―第一章"三つ巴の意志"その11(後半)―
「黒葉他数名の政治家や芸能人は代表として試運転に参加し、あのリニアに乗った。どこからかその情報を得たWorldは、
そのリニアを襲撃することを計画しており、私もその計画に参加していた。
・・・この計画で、私は組織と決別することになった。
計画の内容は、要人を守るボディーガードに成りすましてチャオと共に忍び込み、黒葉を事故に見せかけて暗殺するという内容だった。
暗殺する理由は、黒葉は殲滅部隊の指揮権等全てを握っていて、ほぼ黒葉の私兵団だったからだ。
黒葉さえいなくなれば部隊は自然崩壊自然消滅する、と。
私はあるチャオと計画に参加した。フィーリィとか言う青いヒーローチャオだ。
なかなか人間味に溢れた面白い奴でな。私は元々、組織には政府に疑問があるということで入ったのだが、
よくそのことで悩んだ。
本当に、組織に入ったことは正しかったのか、と。
そんな時、フィーリィはいつも励ましてくれた。『お前が想う道を進めば良い。その道が間違いなら、少し戻れば良い』と・・・」
そこで四宮の言葉が止まった。
四宮の顔には深い悔恨の念と、滲み出る様な怒りの念が浮かんでいるのが見えた。
澄には何があったのかは知る由もないが、恐らくそのチャオが何か関係しているのだろうと思った。
四宮の表情が元に戻ると、更に話を続けた。
「あのチャオを連れてリニアに潜り込み、黒葉の乗っている7号車の戸を開ける瞬間だった。
・・・アナウンスが流れた。
『乗客の皆様へ、緊急連絡です 当リニアモーターカーに過激派組織が乗り込んでいるとの連絡が入りました
人数は四~五人 数匹のチャオを連れていて ボディーガードに変装している模様 乗客の皆様は充分にご注意ください』
メンバーの誰かが恐らく下手を打ったのだろうと私は思った。
しかしここで疑問が二つある。まず一つ。
"メンバーは誰も捕まっていないこと"つまりどうやって潜り込んでいることが、向こうで判明したのか分からない。

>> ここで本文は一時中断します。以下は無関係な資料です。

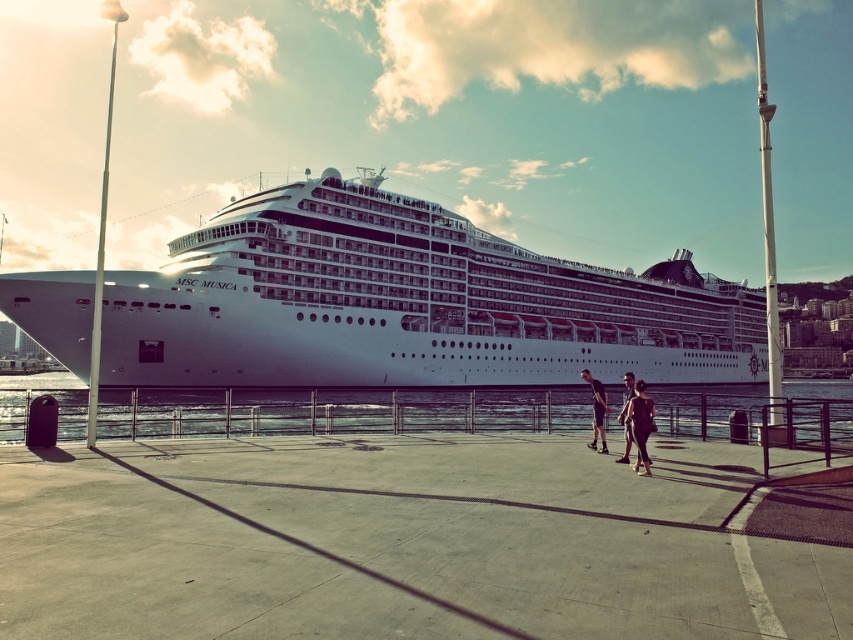 Does matte black clothing at center have a greater width compared to dark gray fabric pants at center?

Yes, matte black clothing at center is wider than dark gray fabric pants at center.

Is point (643, 470) positioned before point (595, 416)?

Yes, point (643, 470) is in front of point (595, 416).

This screenshot has width=853, height=640. What do you see at coordinates (637, 420) in the screenshot?
I see `matte black clothing at center` at bounding box center [637, 420].

Where is `matte black clothing at center`? This screenshot has height=640, width=853. matte black clothing at center is located at coordinates coord(637,420).

Which is in front, point (238, 332) or point (647, 406)?

Point (647, 406) is in front.

Is point (239, 346) closer to camera compared to point (637, 428)?

No, it is behind (637, 428).

Does point (68, 337) lie in front of point (633, 380)?

That is False.

Where is `white glossy cruise ship at center`? The image size is (853, 640). white glossy cruise ship at center is located at coordinates (384, 305).

Can you confirm if matte black clothing at center is smaller than matte black shorts at center?

Yes, matte black clothing at center is smaller than matte black shorts at center.

Which is behind, point (630, 412) or point (633, 388)?

The point (633, 388) is behind.

In order to click on matte black clothing at center in this screenshot , I will do `click(637, 420)`. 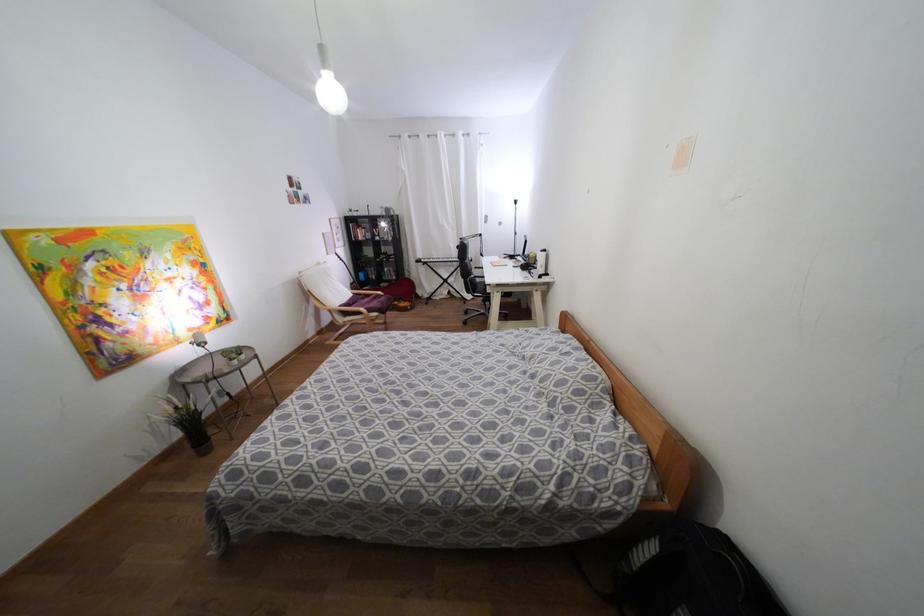 Locate an element on the screen. This screenshot has height=616, width=924. book on shelf is located at coordinates (360, 231). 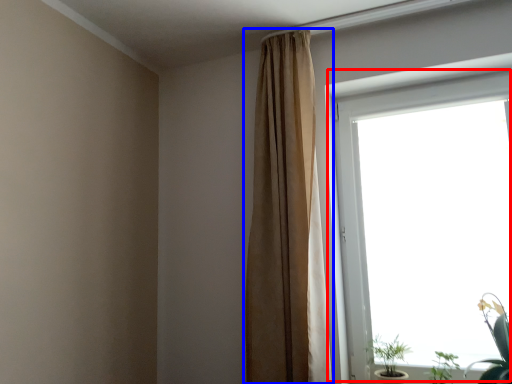 Question: Which point is closer to the camera, window (highlighted by a red box) or curtain (highlighted by a blue box)?

Choices:
 (A) window
 (B) curtain

Answer: (A) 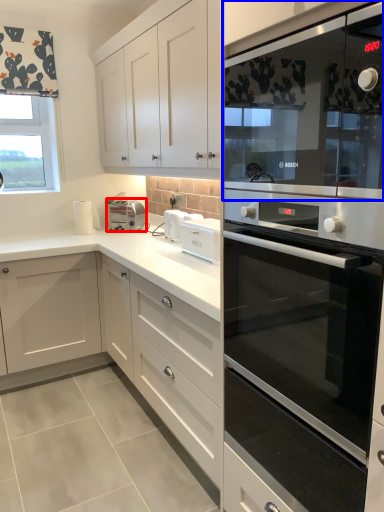 Question: Which of the following is the closest to the observer, appliance (highlighted by a red box) or microwave oven (highlighted by a blue box)?

Choices:
 (A) appliance
 (B) microwave oven

Answer: (B) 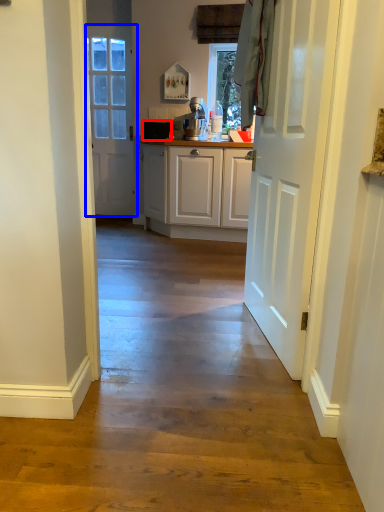 Question: Which object appears farthest to the camera in this image, appliance (highlighted by a red box) or door (highlighted by a blue box)?

Choices:
 (A) appliance
 (B) door

Answer: (B) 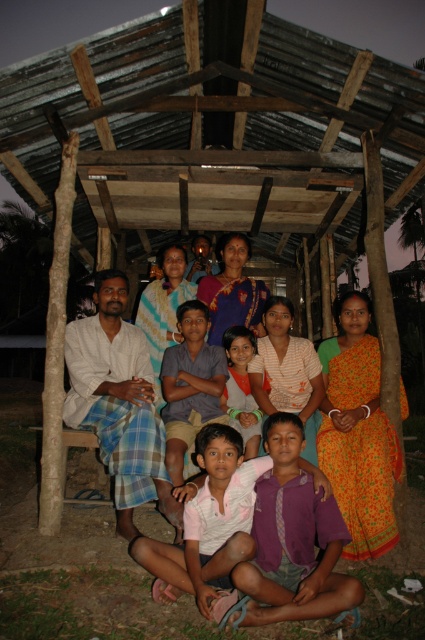 What do you see at coordinates (354, 493) in the screenshot? The image size is (425, 640). I see `multicolored fabric dress at center` at bounding box center [354, 493].

Between point (391, 493) and point (251, 400), which one is positioned behind?

Positioned behind is point (251, 400).

Describe the element at coordinates (354, 493) in the screenshot. This screenshot has height=640, width=425. I see `multicolored fabric dress at center` at that location.

The width and height of the screenshot is (425, 640). I want to click on multicolored fabric dress at center, so click(x=354, y=493).

Is white cotton kurta at left to the right of multicolored fabric dress at center from the viewer's perspective?

Incorrect, white cotton kurta at left is not on the right side of multicolored fabric dress at center.

This screenshot has height=640, width=425. What do you see at coordinates (119, 403) in the screenshot?
I see `white cotton kurta at left` at bounding box center [119, 403].

Who is more distant from viewer, (82, 364) or (348, 481)?

Positioned behind is point (82, 364).

I want to click on white cotton kurta at left, so click(x=119, y=403).

Is pink fabric shirt at lower center thinner than orange cotton shirt at center?

No, pink fabric shirt at lower center is not thinner than orange cotton shirt at center.

This screenshot has height=640, width=425. I want to click on pink fabric shirt at lower center, so click(x=201, y=520). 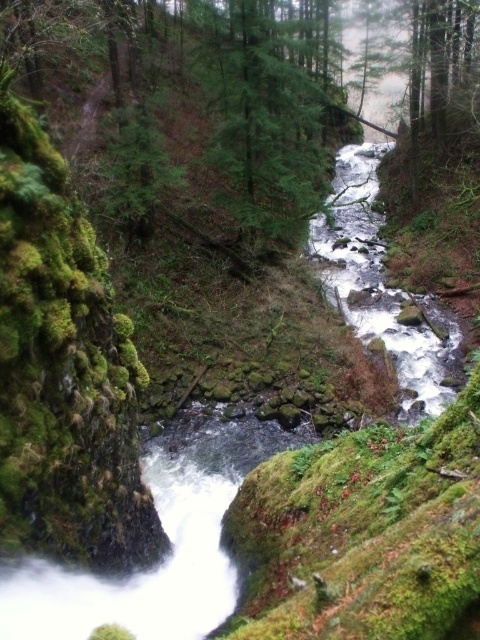 Is point (268, 227) positioned before point (429, 404)?

No, (268, 227) is behind (429, 404).

Is green mossy tree at center bigger than white frothy water at center?

Indeed, green mossy tree at center has a larger size compared to white frothy water at center.

You are a GUI agent. You are given a task and a screenshot of the screen. Output one action in this format:
    pyautogui.click(x=<x>, y=<y>)
    Task: Click on the green mossy tree at center
    
    Given the screenshot: What is the action you would take?
    pyautogui.click(x=240, y=112)

At what (x,y) coordinates should I click in order to perform the action: click on green mossy tree at center. Please return your answer as a coordinate pair (x, y). Image resolution: width=480 pixels, height=640 pixels. Looking at the image, I should click on (240, 112). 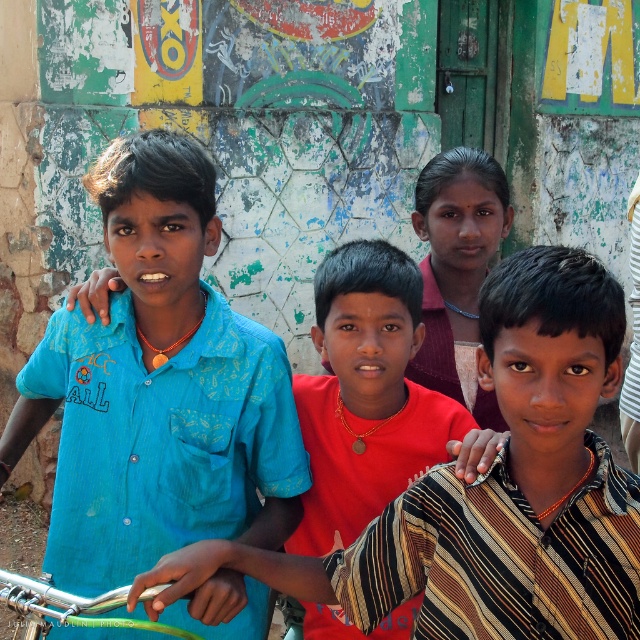 You are a photographer trying to capture the children in the scene. You notice the blue cotton shirt at left and the red matte shirt at center. Which child should you focus on if you want to highlight the one positioned higher up in the frame?

The blue cotton shirt at left is positioned higher up in the frame compared to the red matte shirt at center, so focusing on the blue cotton shirt at left would highlight the higher position.

You are a photographer trying to capture a photo of the blue cotton shirt at left and the green rubber handlebars at lower left. Which object should you focus on first if you want to ensure both are in frame without moving the camera?

The blue cotton shirt at left is positioned on the left side of green rubber handlebars at lower left, so you should focus on the blue cotton shirt at left first to ensure both are in frame without moving the camera.

You are a photographer trying to capture the two boys in the image. The blue cotton shirt at left and the red matte shirt at center are the subjects. Which boy should you focus on first if you want to start from the left side?

The blue cotton shirt at left should be focused on first since it is positioned on the left side of the red matte shirt at center. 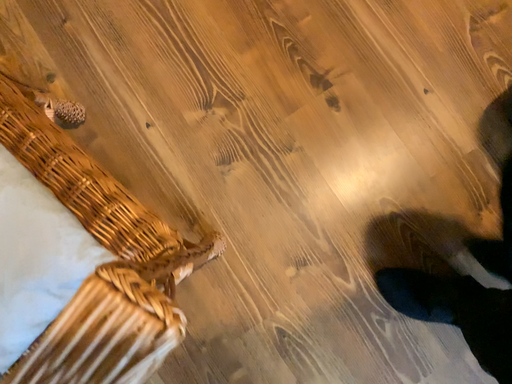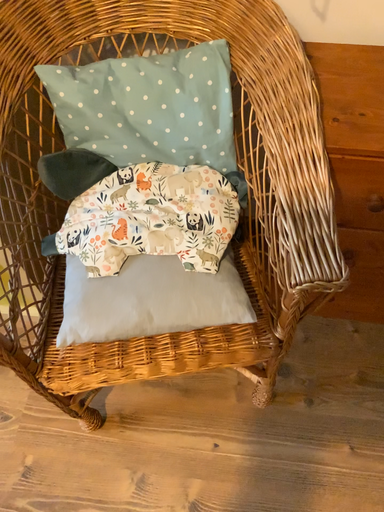 Question: How did the camera likely rotate when shooting the video?

Choices:
 (A) rotated right
 (B) rotated left

Answer: (B) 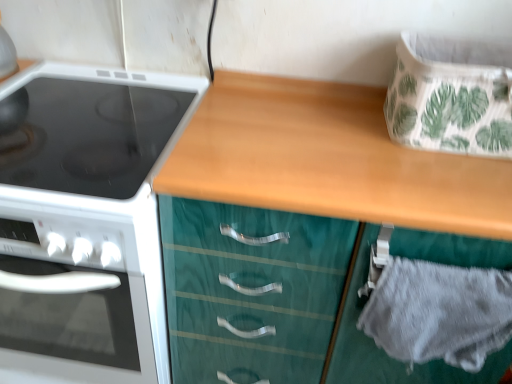 Question: In terms of width, does white glossy electric stove at left look wider or thinner when compared to gray fabric drawer at lower right, the 1th cabinetry from the back?

Choices:
 (A) wide
 (B) thin

Answer: (A)

Question: From a real-world perspective, relative to gray fabric drawer at lower right, which ranks as the 2th cabinetry in front-to-back order, is white glossy electric stove at left vertically above or below?

Choices:
 (A) below
 (B) above

Answer: (A)

Question: Which object is positioned farthest from the teal wood cabinet at center, placed as the 2th cabinetry when sorted from back to front?

Choices:
 (A) gray fabric drawer at lower right, which ranks as the 2th cabinetry in front-to-back order
 (B) white glossy electric stove at left

Answer: (B)

Question: Estimate the real-world distances between objects in this image. Which object is closer to the teal wood cabinet at center, the 1th cabinetry in the front-to-back sequence?

Choices:
 (A) gray fabric drawer at lower right, the 1th cabinetry from the back
 (B) white glossy electric stove at left

Answer: (A) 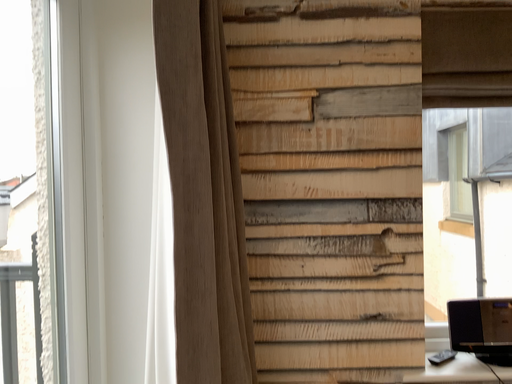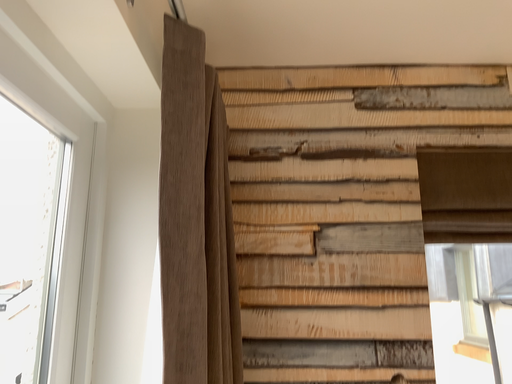 Question: Which way did the camera rotate in the video?

Choices:
 (A) rotated downward
 (B) rotated upward

Answer: (B) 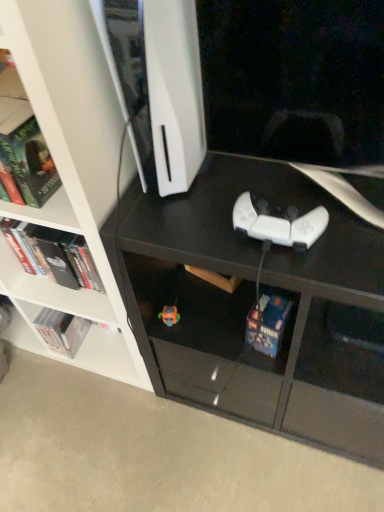 Where is `empty space that is to the right of white matte game controller at center`? This screenshot has height=512, width=384. empty space that is to the right of white matte game controller at center is located at coordinates (350, 219).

潜り込んだのは「本業の者」だ。つまり、ボディーガードを派遣した会社の方に、先に私達Worldの者が潜り込んだ。
そのためには何ヶ月か仕事をこなして、その重要な仕事を任されるまでにならなければならなかったが。
だから別に、本来のボディーガードに成り代わったわけじゃない。我々は"元々行く予定"だった。
人数は最初と同じだ。だからどこから足が付いたのか全く分からないんだ。
そしてもう一つ。"何故アナウンスをしたか"
アナウンスをしなくとも、ボディーガードに化けていると分かっている以上、密かに捕らえた方が遥かに容易。
だが逆に向こうは犯人達を逆上させかねない行為をした。
逃げ場の無い、500km/時のリニアの中。
あんなアナウンスをされては、選択肢は"捕まる前に黒葉を始末する"以外に無くなってしまう。
何故、自分達が危険な立場になるあのアナウンスをしたのか・・・全く理解が出来ない。
まぁ・・・そんなことはその時はどうでも良かった。
あと一歩で黒葉の車両だったからだ。
私は心に平静を取り戻しつつ、私は再び戸に手をかけ乗り込もうとした。
が、突然車両が大きく揺れると同時に体に大きな衝撃が走り、天地が逆転を繰り返した。
そう。車両が横転したのだ。
どのチャオかは分からないが、恐らくアナウンスで興奮して暴走したのだ。
事後確かめてみると、車両に大きな爪跡のような傷があった。
私はリニアの中を転がり回り、擦り傷を少し負っただけで済んだ。
だが私のパートナーのチャオは・・・もう組織に戻ることは無かった。
車両と車両の間に挟まれ、助けることはもう不可能だった。
まだ挟まれた後も暫く意識はあった。だが・・・その暫くが終わると事切れた。
最後に『お前の想う道を進めば良い。その道が悪路だとしても、先に光があるならば』と遺して・・・。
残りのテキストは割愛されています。